How I fell in love with R

The fun part of doing a PhD are the PhD courses. I didn’t realize this at the beginning, when they informed me that Vrije Universiteit obligates PhD candidates to obtain 30 credits. But by now (I have obtained 25 credits in 2 years time) I am very happy with this obligation. I have learned so much which I can not only use in my PhD project but also as a lecturer.

My favorite courses are those about R. R is a language and environment for statistical computing and graphics. R is available as free software under the terms of the Free Software Foundation’s GNU General Public License in source code form. It compiles and runs on a wide variety of UNIX platforms and similar systems (including FreeBSD and Linux), Windows and MacOS. My first statistical course using R was in April 2016 at the Vrije Universiteit, and I was pretty nervous. I haven’t done many courses on statistics and whenever my computer does something I don’t want it to do I panic. The same happened during this course: I totally panicked. I didn’t understand the software, and I also ran into trouble with the statistical analysis I was supposed to do in R. It wasn’t the best moment in my life. My children were aged 4 and 5 and I had worked way too much and way too hard for over a year. During the course I realized I was not able to do the exam, I needed to take a break.
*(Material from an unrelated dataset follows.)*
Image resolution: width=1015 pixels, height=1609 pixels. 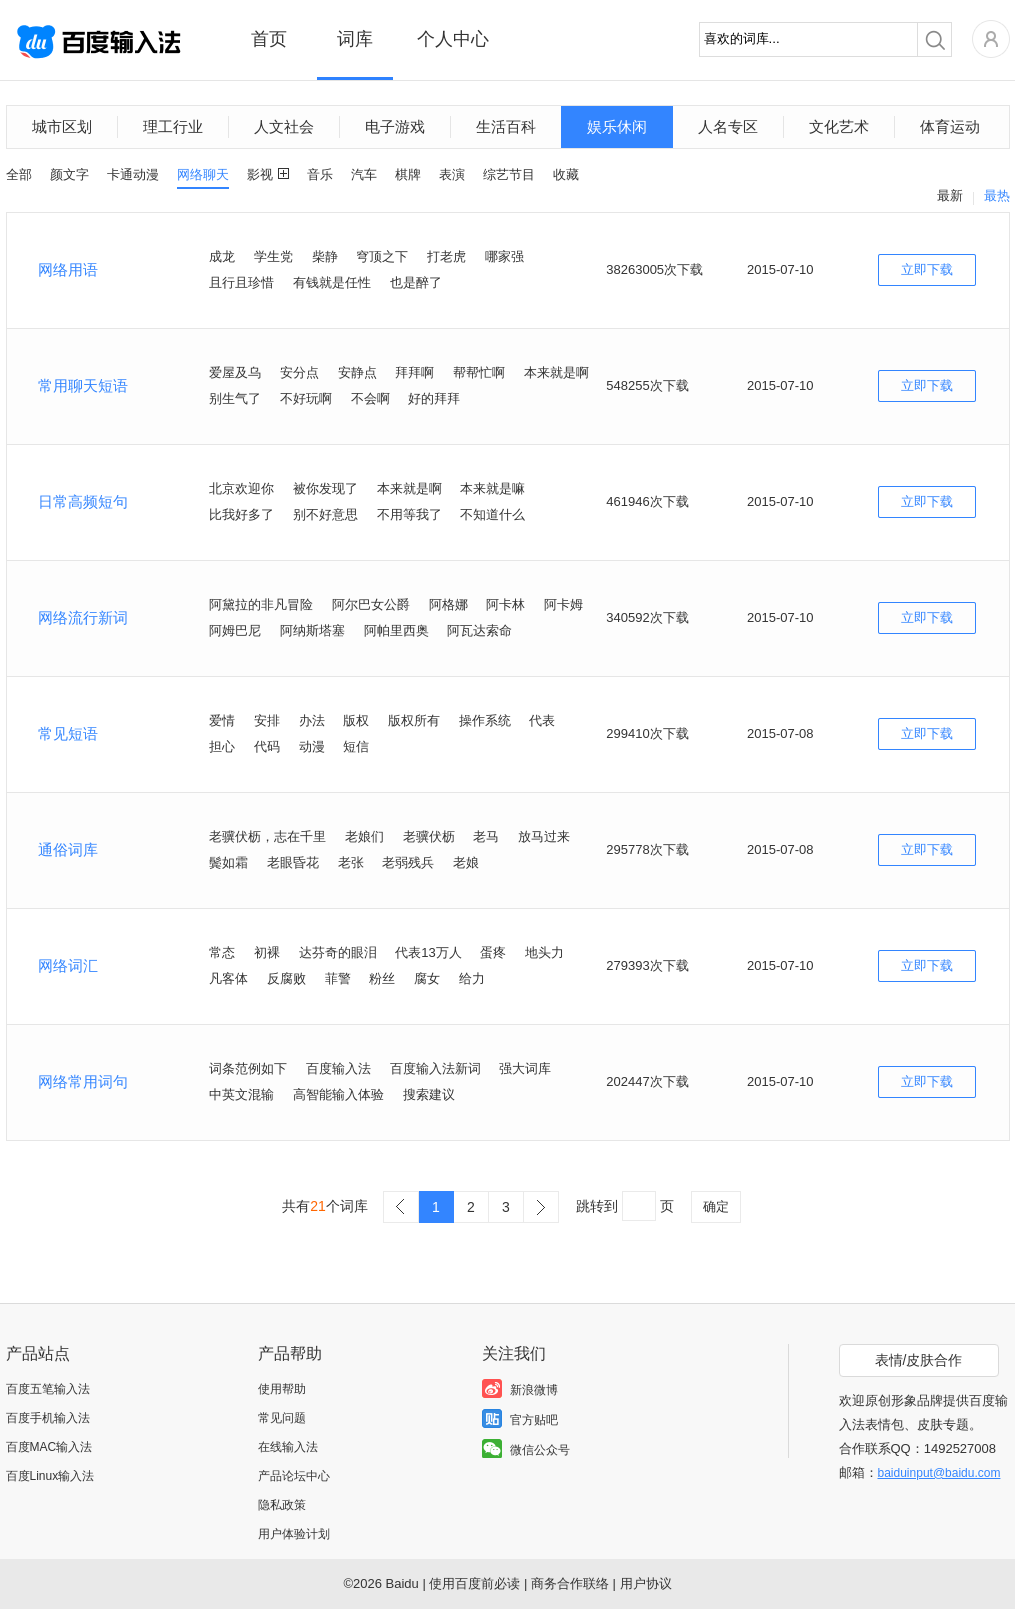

So I did and followed the same course one year later. Still I had difficulty understanding the way R works but I managed to copy the syntaxes from my lecturer and I was able to interpret the output. I passed the exam and put all I had learned about R in a folder and stored it. In October 2017 I was ready to analyze my first data, so I opened R and not SPSS. And that was the moment I fell in love with R. I managed to do all the things I needed to do, and all the things I didn’t know I could find on the internet. When multilevel modeling appeared not to be possible (my number of respondents per country was too low) I changed to structural equation modeling comparing groups. A new challenge which I managed to master more or less. Enough to get a submission to a congress I really wanted to go to accepted (EMAC Doctoral Colloquium 2018)

Last week I did a course on Strutural Equation Modeling using Lavaan in R by prof Rosseel, the developer of the lavaan package. And this time I could fully understand what he was explaining, even the algebra matrix which is the basis for the algorithms in the package. In two weeks’ time I have to give a course using SPSS. That will be challenging as I hardly ever use the buttons anymore. Even in SPSS I prefer writing syntaxes (although that is frustrating to do as this software is not build for that). My aim for the near future is to teach statistics with R and it seems to be heading in the right direction. In the meantime I have lots of data to analyze in R!